The spokesperson for the Egyptian armed forces, Colonel Ahmed Ali, has issued an official statement regarding the clashes between military police and residents of Quorsaya Island earlier Sunday that resulted in the death of one civilian.
"The disputed land is owned by the Egyptian armed forces and its army's ownership was documented in the notary office on 12-7-2010," Colonel Ahmed Ali said in a statement posted in his official Facbeook page, adding that the army was planning to use the island as a base to secure the capital.
The spokesperson's statement recounted the case of the disputed island from the official point of view, claiming that locals took over the island after attacking security personnel assigned to protect the island.

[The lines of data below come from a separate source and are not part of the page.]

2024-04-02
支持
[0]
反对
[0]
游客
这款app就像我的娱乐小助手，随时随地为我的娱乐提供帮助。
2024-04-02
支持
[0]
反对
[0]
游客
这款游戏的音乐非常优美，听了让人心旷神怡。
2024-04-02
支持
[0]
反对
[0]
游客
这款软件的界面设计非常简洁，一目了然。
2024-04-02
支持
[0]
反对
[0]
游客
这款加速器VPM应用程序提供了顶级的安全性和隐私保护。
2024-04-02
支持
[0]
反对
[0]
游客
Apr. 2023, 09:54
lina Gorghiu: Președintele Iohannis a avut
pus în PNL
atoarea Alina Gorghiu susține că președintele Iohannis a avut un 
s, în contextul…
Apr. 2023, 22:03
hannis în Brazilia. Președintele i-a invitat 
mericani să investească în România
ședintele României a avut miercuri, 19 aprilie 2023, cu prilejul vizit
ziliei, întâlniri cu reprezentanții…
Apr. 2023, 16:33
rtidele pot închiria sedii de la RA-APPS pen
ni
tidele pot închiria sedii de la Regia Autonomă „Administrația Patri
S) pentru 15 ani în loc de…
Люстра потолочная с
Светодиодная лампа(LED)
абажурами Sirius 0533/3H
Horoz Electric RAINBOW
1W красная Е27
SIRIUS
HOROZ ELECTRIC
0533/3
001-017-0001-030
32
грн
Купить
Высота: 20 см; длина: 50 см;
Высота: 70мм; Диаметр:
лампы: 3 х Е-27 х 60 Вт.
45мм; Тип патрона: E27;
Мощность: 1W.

Colonel Ali added that the armed forces had to use force after the failure of negotiations with residents who allegedly fired at the security forces early Sunday.
"The armed forces will not allow any violation of the law, or any aggression on the land, buildings or army personnel, and we will stand against all thuggery and violations to laws by all force, regardless of the sacrifices we will present," Ali concluded in his statement.
The clashes between the military police and police on one side, and residents of Quorsaya Island on the other, resulted in the death of one resident who was shot. Four were injured from the army and two injured among residents. Over 20 residents have been arrested and referred to military prosecution. There are four missing residents. Some speculate they fell into the Nile River.
The military prosecution is already accusing 25 civilians from among the island's residents of attacking army properties and personnel. It has also ordered an extension to their detention for another 15 days pending investigations.
Angry residents of Quorsaya cut El-Bahar Al-Azam, the main road in Giza, demanding the release of the detainees and the withdrawal of army forces from the disputed land. The angry residents also demand the government hold those officials from the army responsible for the murder of the man killed Sunday and to compensate his family and the injured. So far, negotiations between residents and the government to reopen the road have failed.
The Quorsaya land feud dates back to 2007 when Prime Minister Ahmed Nazif's government, under the rule of ousted president Hosni Mubarak, attempted to force residents off the island in order to resell it to businessmen for tourism development. The government during then tried to evacuate residents forcibly using police and army forces.
In February 2010, the Supreme Administrative Court in Cairo recognised the right of residents to keep their houses and land on the island. The court's reasoning in the case depended on the 1971 Constitution that recognises the right of Egyptian citizens to have a residence and work as a basic right.
The current feud between the army and residents of Quorsaya island, "mostly fishermen and farmers," is over 500 feddans of land.